Figure 1. Clinical studies of a patient with melioidosis, Royal Darwin Hospital, Darwin, Northern Territory, Australia. A) Chest radiograph shows a soft-tissue mass associated with the left side of the mediastinum and obscuring...

A 47-year-old man with poorly controlled type 2 diabetes sought care at the Royal Darwin Hospital in the tropical north of the Northern Territory of Australia in January 2011 after several weeks of increasing lethargy and 1 week of fevers and cough. He was patient 692 in the Darwin Prospective Melioidosis Study (4), which is approved by the Human Research Ethics Committee of the Northern Territory Department of Health and the Menzies School of Health Research (approval 02/38). The patient’s chest radiograph (Figure 1, panel A) showed patchy pneumonia in the right lung and a large soft-tissue mass on the left side of the chest. A computed tomography scan (Figure 1, panel B) confirmed the mass to be a 7-cm × 6-cm loculated fluid collection in the anterior mediastinum contiguous with patchy bilateral pneumonia and associated with multiple enlarged mediastinal lymph nodes and a pericardial effusion. Blood cultures collected at admission were positive for B. pseudomallei. The patient required initial management in the intensive care unit for his pneumonia, severe sepsis, and ketoacidosis. He received 45 days of intravenous antimicrobial drugs (meropenem for 11 days, followed by ceftazidime for 34 days) in conjunction with oral trimethoprim/sulfamethoxazole. After discharge, he received 15 subsequent weeks of eradication therapy with trimethoprim/sulfamethoxazole. At follow up, he has remained well 4 years after completing his melioidosis therapy.

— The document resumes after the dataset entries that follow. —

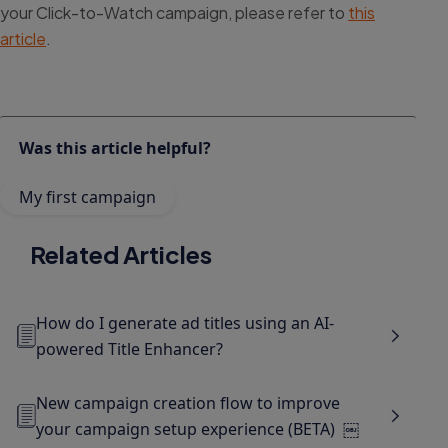
your Click-to-Watch campaign, please refer to
this
article
.
Was this article helpful?
My first campaign
Related Articles
How do I generate ad titles using an AI-
powered Title Enhancer?
New campaign creation flow to improve
your campaign setup experience (BETA) ￼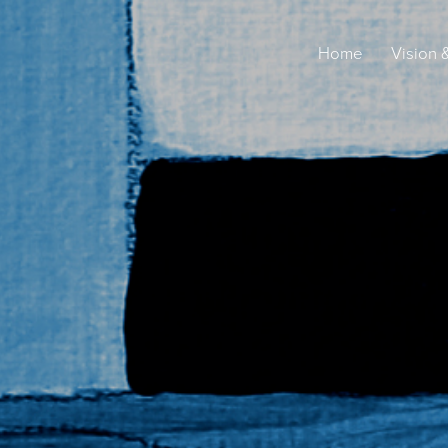
Home
Vision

The unusual finding of extensive mediastinal disease raised the possibility that the patient had inhalational melioidosis. The patient described sitting most days outside his urban accommodation on an elevated and exposed mowed grassy area that overlooks ground sloping downhill to a rocky open drain, an environment that prompted the potential for targeted air sampling. The site was visited and environmental samples taken 6 weeks after the patient’s hospital admission. During the sampling, squally rain showers occurred, accompanied by wind blowing up the hill and the drain flowing swiftly.

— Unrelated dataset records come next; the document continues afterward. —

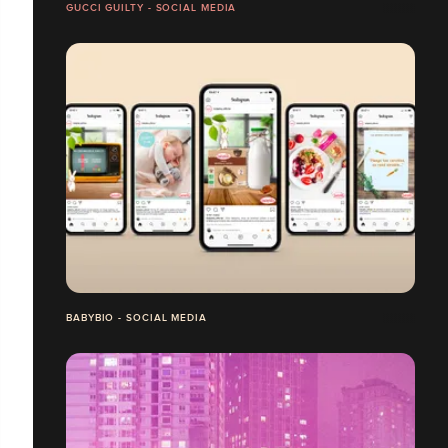
GUCCI GUILTY - SOCIAL MEDIA
BABYBIO - SOCIAL MEDIA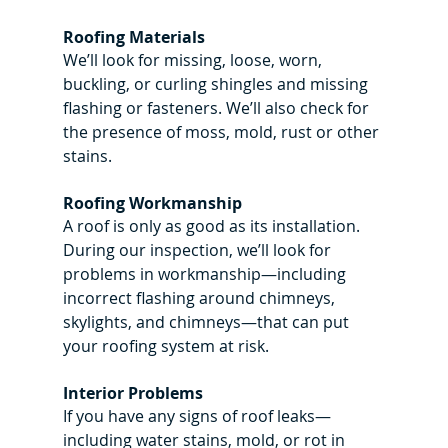
Roofing Materials
We’ll look for missing, loose, worn, 
buckling, or curling shingles and missing 
flashing or fasteners. We’ll also check for 
the presence of moss, mold, rust or other 
stains.
Roofing Workmanship
A roof is only as good as its installation. 
During our inspection, we’ll look for 
problems in workmanship—including 
incorrect flashing around chimneys, 
skylights, and chimneys—that can put 
your roofing system at risk.
Interior Problems
If you have any signs of roof leaks—
including water stains, mold, or rot in 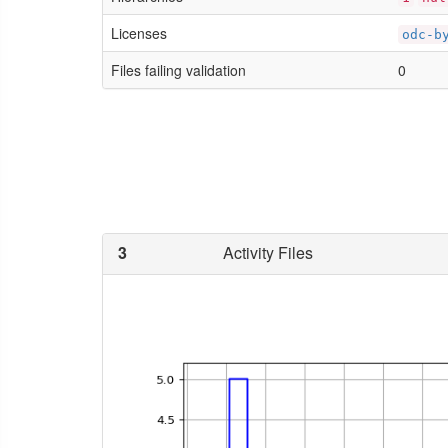
Licenses
odc-b
Files failing validation
0
3
Activity Files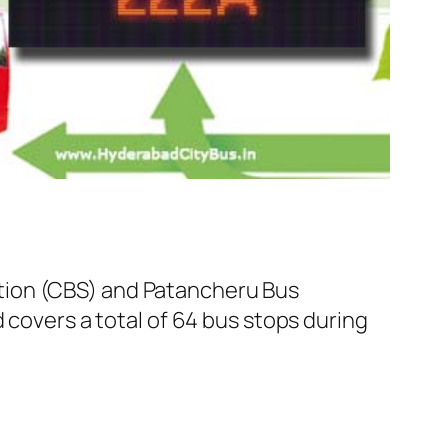
tion (CBS) and Patancheru Bus
 covers a total of 64 bus stops during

Two air samplings and 3 soil samples were collected. Each air collection entailed passing 1,000 L of air (50 L/min for 20 min) through a portable microbiologic air sampler (MD8 AirPort; Sartorius Stedim, Dandenong, Victoria, Australia) with a disposable gelatin filter (3.0 μm) for sample collection. The air sampler was placed on a tripod at 1.0 m elevation above ground level and was protected by a secured, angled overhead umbrella to prevent direct rain contact. After each air sampling, the gelatin filter was placed in 30 mL of modified Ashdown selective broth and incubated at 37°C, with the broth supernatant plated onto Ashdown agar after 2 and 7 days (3). Soil samples were collected at ≈10 cm below the surface. Sterile water (20 mL) was added to 20 g soil and shaken at 220 rpm for 48 h at 37°C. After the soil samples were removed from the shaker and left to stand for 1–2 h, 10 mL of supernatant was placed in 30 mL of modified Ashdown selective broth and incubated at 37°C; the broth supernatant was plated onto Ashdown agar after 2 and 7 days. Suspected B. pseudomallei colonies were confirmed by using the B. pseudomallei–specific TTS1 real-time PCR, described previously (5).

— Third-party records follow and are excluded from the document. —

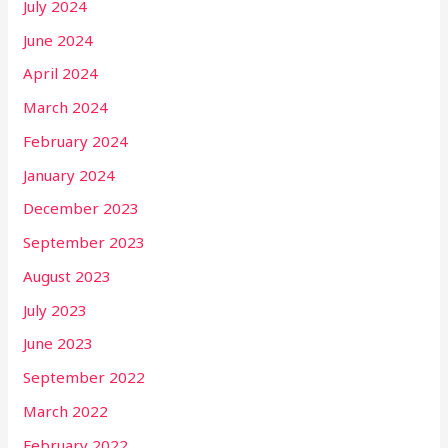
July 2024
June 2024
April 2024
March 2024
February 2024
January 2024
December 2023
September 2023
August 2023
July 2023
June 2023
September 2022
March 2022
February 2022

B. pseudomallei was cultured from 1 of the 2 air samples and 1 of the 3 soil samples. Multilocus-sequence typing, completed by using standard methods (6), confirmed that 2 isolates from each of the positive air and soil samples and the isolate from the patient’s blood culture were all sequence type (ST) 562. To further resolve the relatedness of ST562 isolates, PCR-based, multilocus variable-number tandem-repeat analysis of 4 loci (MLVA-4) was performed as described (7) on the 4 environmental isolates, the patient’s blood culture isolate, and isolates from 13 other patients in the Darwin prospective study whose melioidosis was caused by ST562 B. pseudomallei. MLVA-4 categorized the 18 ST562 isolates into 3 distinct types: 55 (n = 7), 71 (n = 8), and 168 (n = 3). The isolate from patient 692, all 4 environmental isolates, and isolates from 2 of the 13 other patients were MLVA-4 type 55.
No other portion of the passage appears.